You can find the latest Spark documentation, including a programming guide, on the project web page and project wiki. This README file only contains basic setup instructions.

Building Spark

Spark is built using Apache Maven. To build Spark and its example programs, run:

build/mvn -DskipTests clean package

(You do not need to do this if you downloaded a pre-built package.) More detailed documentation is available from the project site, at "Building Spark". For developing Spark using an IDE, see Eclipse and IntelliJ.

Interactive Scala Shell

The easiest way to start using Spark is through the Scala shell:

./bin/spark-shell

Try the following command, which should return 1000:

scala> sc.parallelize(1 to 1000).count()

Interactive Python Shell

Alternatively, if you prefer Python, you can use the Python shell:

./bin/pyspark

And run the following command, which should also return 1000:

>>> sc.parallelize(range(1000)).count()

Example Programs

Spark also comes with several sample programs in the examples directory. To run one of them, use ./bin/run-example <class> [params]. For example:

./bin/run-example SparkPi

will run the Pi example locally.

You can set the MASTER environment variable when running examples to submit examples to a cluster.
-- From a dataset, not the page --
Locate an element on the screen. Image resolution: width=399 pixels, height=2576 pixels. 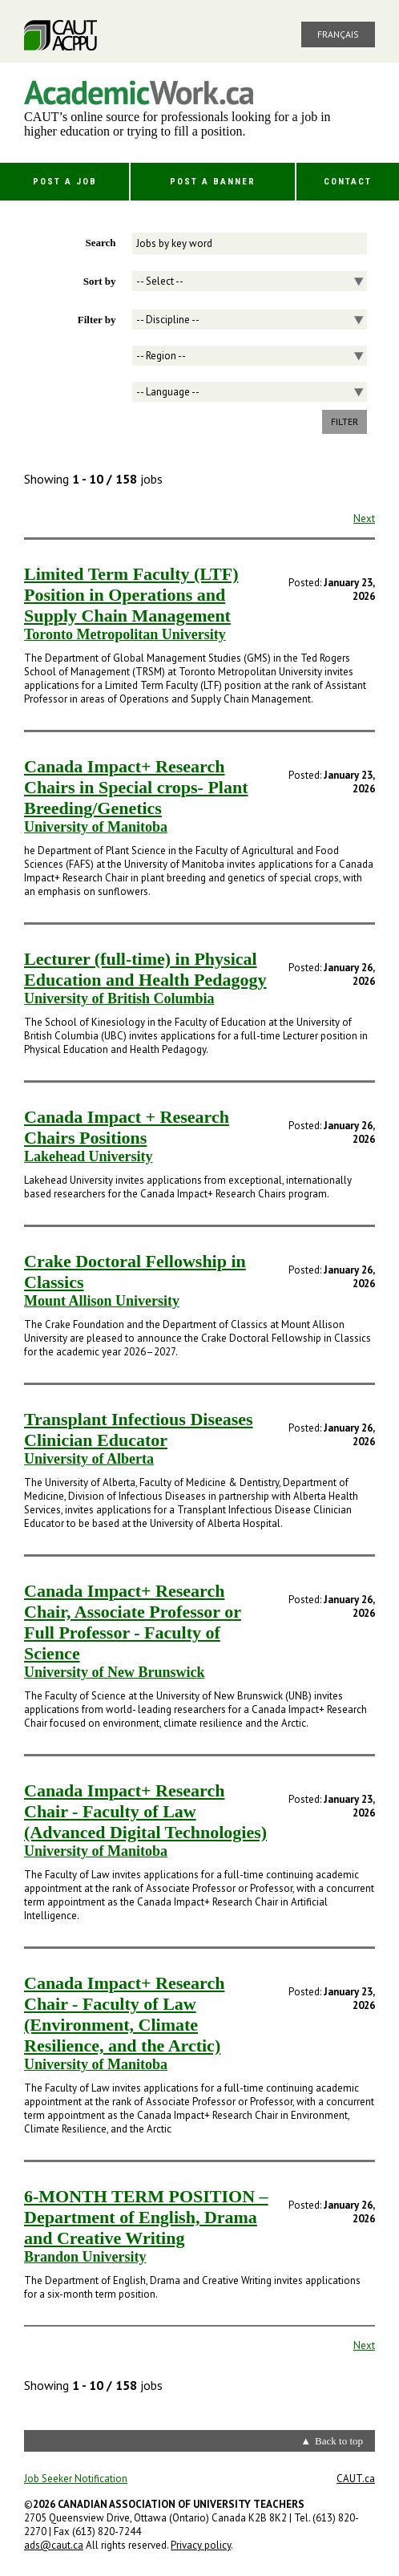
Lecturer (full-time) in Physical Education and Health Pedagogy is located at coordinates (145, 969).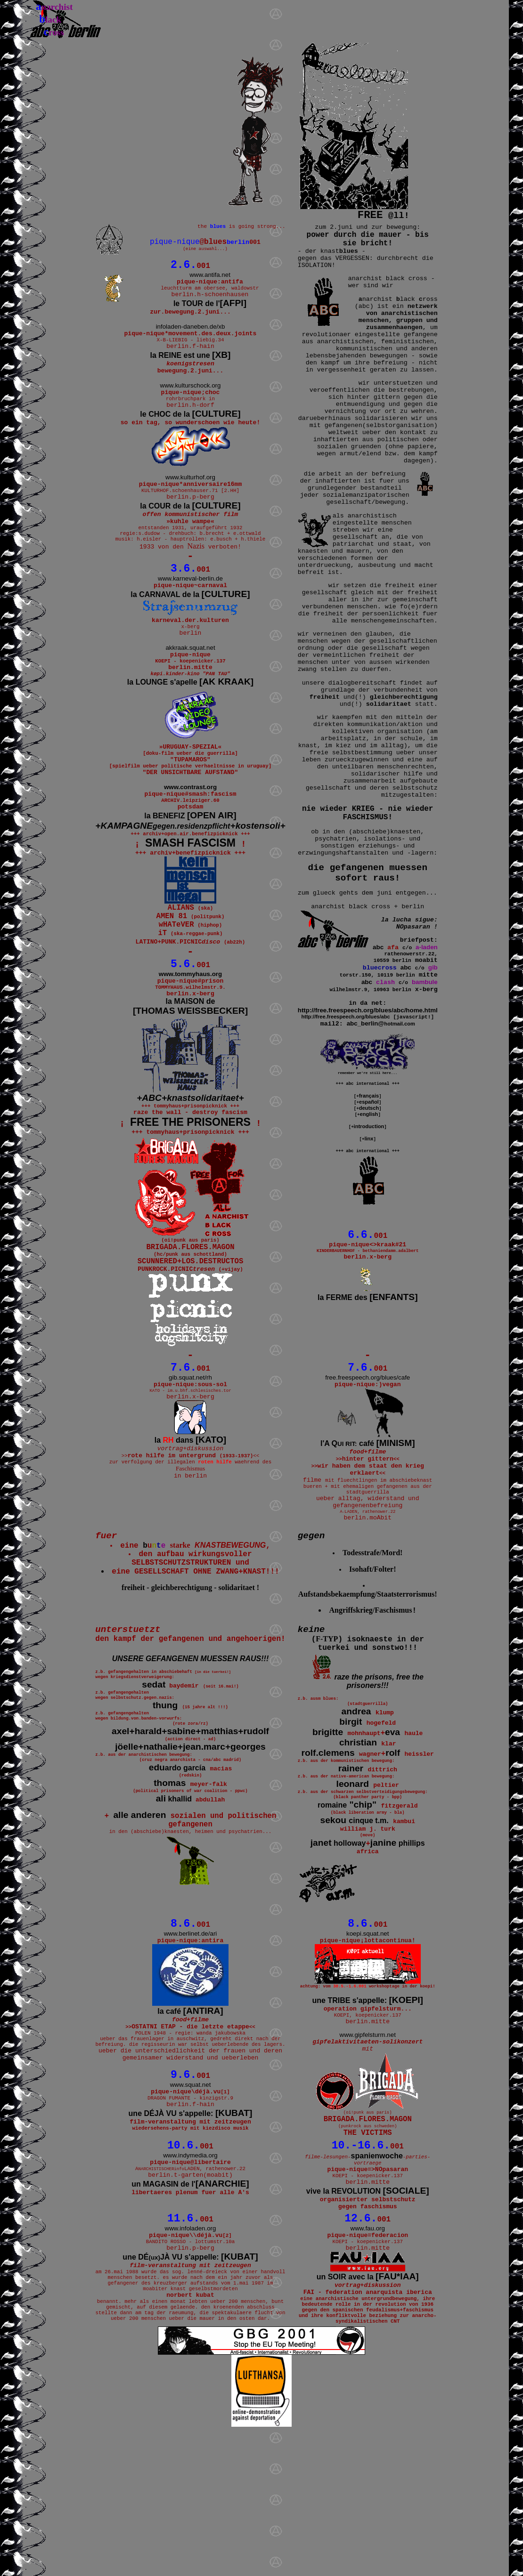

This can be a mesos:// or spark:// URL, "yarn" to run on YARN, and "local" to run locally with one thread, or "local[N]" to run locally with N threads. You can also use an abbreviated class name if the class is in the examples package. For instance:

MASTER=spark://host:7077 ./bin/run-example SparkPi

Many of the example programs print usage help if no params are given.

Running Tests

Testing first requires building Spark. Once Spark is built, tests can be run using:

./dev/run-tests

Please see the guidance on how to run tests for a module, or individual tests.

A Note About Hadoop Versions

Spark uses the Hadoop core library to talk to HDFS and other Hadoop-supported storage systems. Because the protocols have changed in different versions of Hadoop, you must build Spark against the same version that your cluster runs.

Please refer to the build documentation at "Specifying the Hadoop Version" for detailed guidance on building for a particular distribution of Hadoop, including building for particular Hive and Hive Thriftserver distributions.

Configuration

Please refer to the Configuration Guide in the online documentation for an overview on how to configure Spark.